Ich misja łączy finansowanie projektów o charakterze infrastrukturalnym, społecznym i środowiskowym z koniecznością zachowania stabilności finansowej instytucji.
Centralnym instrumentem finansowania pozostają obligacje – zarówno tradycyjne, jak i tematyczne, w tym zielone (green bonds) i społeczne (social bonds). Szeroki wachlarz instrumentów dłużnych pozwala bankom rozwoju rozszerzyć dostęp do międzynarodowych rynków kapitałowych, przy jednoczesnym minimalizowaniu kosztu kapitału dzięki wysokim ratingom kredytowym.
Obligacje jako główne źródło finansowania potrzeb pożyczkowych
Analiza porównawcza udziału obligacji w finansowaniu banków rozwoju wskazuje na znaczące zróżnicowanie, choć we wszystkich przypadkach udział obligacji w pozyskiwaniu finansowania przekracza 50 proc. Niemiecki KfW finansuje 80-85 proc. swoich pasywów z emisji obligacji, włoski CDP ok. 70 proc., hiszpański ICO 60-65 proc., a francuski CDC 50-60 proc.
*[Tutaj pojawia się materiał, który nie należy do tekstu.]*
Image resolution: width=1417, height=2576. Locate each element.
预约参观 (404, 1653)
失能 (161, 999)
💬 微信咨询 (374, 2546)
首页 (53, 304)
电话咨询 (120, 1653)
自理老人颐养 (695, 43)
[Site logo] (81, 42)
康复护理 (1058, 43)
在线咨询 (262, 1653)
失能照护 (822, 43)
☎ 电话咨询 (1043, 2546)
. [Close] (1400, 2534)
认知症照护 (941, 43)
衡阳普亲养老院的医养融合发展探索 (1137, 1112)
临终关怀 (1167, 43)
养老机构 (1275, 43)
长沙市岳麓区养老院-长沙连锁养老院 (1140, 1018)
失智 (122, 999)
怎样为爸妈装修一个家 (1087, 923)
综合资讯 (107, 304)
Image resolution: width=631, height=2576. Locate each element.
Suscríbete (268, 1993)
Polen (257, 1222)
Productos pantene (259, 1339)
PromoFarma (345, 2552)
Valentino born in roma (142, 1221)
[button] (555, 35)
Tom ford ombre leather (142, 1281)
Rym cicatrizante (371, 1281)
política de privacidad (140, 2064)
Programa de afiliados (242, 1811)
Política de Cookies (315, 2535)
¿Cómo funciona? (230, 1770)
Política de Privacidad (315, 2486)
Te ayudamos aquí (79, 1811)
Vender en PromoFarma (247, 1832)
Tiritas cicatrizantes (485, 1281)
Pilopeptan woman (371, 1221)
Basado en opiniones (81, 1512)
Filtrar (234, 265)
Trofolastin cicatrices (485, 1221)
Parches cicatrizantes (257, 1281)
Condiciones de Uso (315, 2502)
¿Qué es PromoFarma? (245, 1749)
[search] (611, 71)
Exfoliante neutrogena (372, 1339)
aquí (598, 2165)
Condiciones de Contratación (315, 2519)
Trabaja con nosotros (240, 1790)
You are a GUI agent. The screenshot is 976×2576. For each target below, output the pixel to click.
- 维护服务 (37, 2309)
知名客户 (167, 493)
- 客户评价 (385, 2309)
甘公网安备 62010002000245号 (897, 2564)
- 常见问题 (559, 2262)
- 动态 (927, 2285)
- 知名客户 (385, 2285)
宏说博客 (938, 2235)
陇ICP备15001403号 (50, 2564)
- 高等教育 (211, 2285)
Różnice wynikają głównie z dostępności innych lokalnych źródeł finansowania, takich jak depozyty regulowane (CDC, CDP), polityki państwowej oraz korzystania z linii kredytowych instytucji międzynarodowych (ICO). Specyficznym przykładem jest Europejski Bank Inwestycyjny (EIB), który praktycznie w 100 proc. finansuje swoją działalność emisją obligacji.
Czytaj więcej
Europejski rynek obligacji może stać się jeszcze bardziej ryzykowny i jeszcze droższy. Czy już cz...
Wysoki rating to niższy koszt finansowania
Obligacje emitowane przez banki rozwoju stanowią nie tylko źródło pozyskiwania przez nie kapitału na warunkach niewiele odbiegających od obligacji skarbowych, ale są również instrumentem pozwalającym uzupełniać portfele inwestycyjne o aktywa o najmniejszym z dostępnych w danym kraju ryzyku i nieco większej dochodowości od analogicznych obligacji rządowych. Dzieje się tak dzięki wysokim ocenom ratingowym – zazwyczaj równym ocenom państw, w których dany bank rozwoju działa.